I try to stay focused in this blog on the ethics of the medicine-Pharma relationship and so as a rule steer clear of drug pricing issues as such. Of course drug prices indirectly affect the ethics of medicine as physicians try to figure out how an increasing number of their patients can gain access to needed medications.
Linda A. Johnson of AP did a recent story--
--about Pfizer's struggle to keep making profits off its best-selling drug, Lipitor, which is about to go off patent. (Brand-name Lipitor sales at about $11B annually are now fully 20% of Pfizer's business.) Unfortunately her article obscures as much as it reveals. (Readers who understand the economics of drugs better than I do please feel free to chime in with comments.)
Quick recap of the generic weirdness according to the Hatch-Waxman act: As a method of incentivizing generic competition, Congress granted special privileges to the first generic manufacturer to come up with an FDA-approved bioequivalent product for the brand-name drug. The generic company that's first to the finish line gets a 6-month period of exclusivity before other generics can jump into the market.
That means that a brand-name drug goes from being a monopoly to being a duopoly for 6 months, then the real free market takes over. During the duopoly period, it is common for the generic competitor to be priced only a bit lower than the brand-name drug price. That means that the generic firm can make quite hefty profits off its drug for the 6 months, and the brand-name company can often extend its period of profits since it's not really being undercut all that much by the competition. Then 6 months later the price really falls as everyone and his proverbial duck can get into the game, and it's only then that consumers really benefit.
The company that's the lucky winner in the generic lottery, according to a press release just out, is Ranbaxy Pharmaceuticals, Inc. which is a wholly owned US subsidiary of the largest generic drug firm in India--itself a most interesting development, but that's for another post. Neither the press release nor the AP article says what Ranbaxy will charge for its generic atorvastatin (aka Lipitor) during its lucky 6 month window.
Now back to Johnson's report--she states that Pfizer is working hard to maintain brand loyalty among its customers, unlike the usual behavior of the brand name company which is to throw in the towel when the generic competition appears and profits drop. They are working as hard as they can to price brand-name Lipitor at lower than the generic price, at least during the 6-month window. That includes issuing copay cards for pharmacies allowing $4/month Lipitor prescriptions, and trying to lock pharmacies into special discounts on the condition that they don't substitute a different generic brand.

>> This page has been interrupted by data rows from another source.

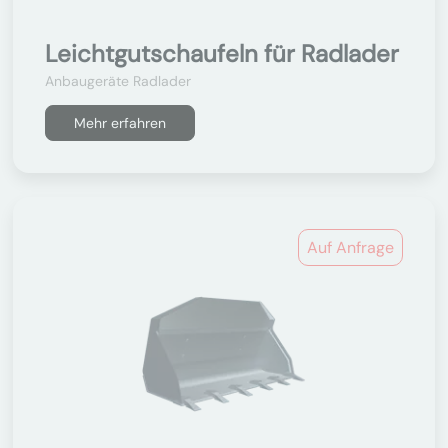
Leichtgutschaufeln für Radlader
Anbaugeräte Radlader
Mehr erfahren
Auf Anfrage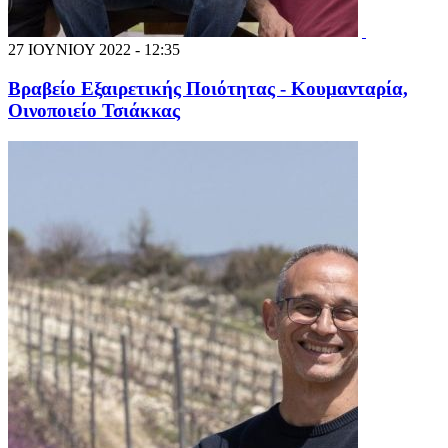
27 ΙΟΥΝΙΟΥ 2022 - 12:35
Βραβείο Εξαιρετικής Ποιότητας - Κουμανταρία,
Οινοποιείο Τσιάκκας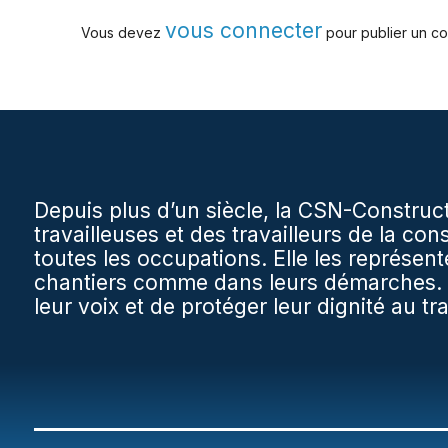
vous connecter
Vous devez
pour publier un c
Depuis plus d’un siècle, la CSN-Construct
travailleuses et des travailleurs de la con
toutes les occupations. Elle les représente
chantiers comme dans leurs démarches. Sa
leur voix et de protéger leur dignité au tra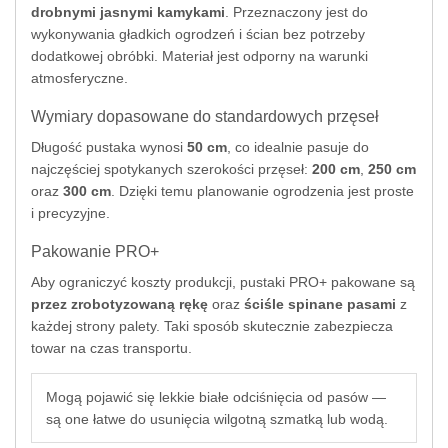
drobnymi jasnymi kamykami
. Przeznaczony jest do
wykonywania gładkich ogrodzeń i ścian bez potrzeby
dodatkowej obróbki. Materiał jest odporny na warunki
atmosferyczne.
Wymiary dopasowane do standardowych przęseł
Długość pustaka wynosi
50 cm
, co idealnie pasuje do
najczęściej spotykanych szerokości przęseł:
200 cm
,
250 cm
oraz
300 cm
. Dzięki temu planowanie ogrodzenia jest proste
i precyzyjne.
Pakowanie PRO+
Aby ograniczyć koszty produkcji, pustaki PRO+ pakowane są
przez zrobotyzowaną rękę
oraz
ściśle spinane pasami
z
każdej strony palety. Taki sposób skutecznie zabezpiecza
towar na czas transportu.
Mogą pojawić się lekkie białe odciśnięcia od pasów —
są one łatwe do usunięcia wilgotną szmatką lub wodą.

What's not clear to me at least is what the overall game plan is once the 6 month window is over. Does Pfizer figure it can lock in business during the time when the only generic competitor is relatively expensive, and then later reap the benefits when the generic competition becomes dirt-cheap? Or is it actually the case that Pfizer figures it can make decent money even selling its Lipitor at generic prices for the long haul?
What's also not clear is that it's hardly possible that this plan was Pfizer's Plan A. As we discussed in the past--
--the usual Plan A of the brand-name firm is "pay-for-delay," cutting a sweetheart deal with the first generic competitor to lie low and not challenge the brand-name drug for an extra 6 months, assuring that the big profits keep rolling in for that half-year. It's not clear whether Pfizer tried various ways to buy off Ranbaxy and came up empty-handed, or whether the current sales strategy is in fact the result of a secret deal that Pfizer managed to cut. Hopefully we'll hear more on this soon.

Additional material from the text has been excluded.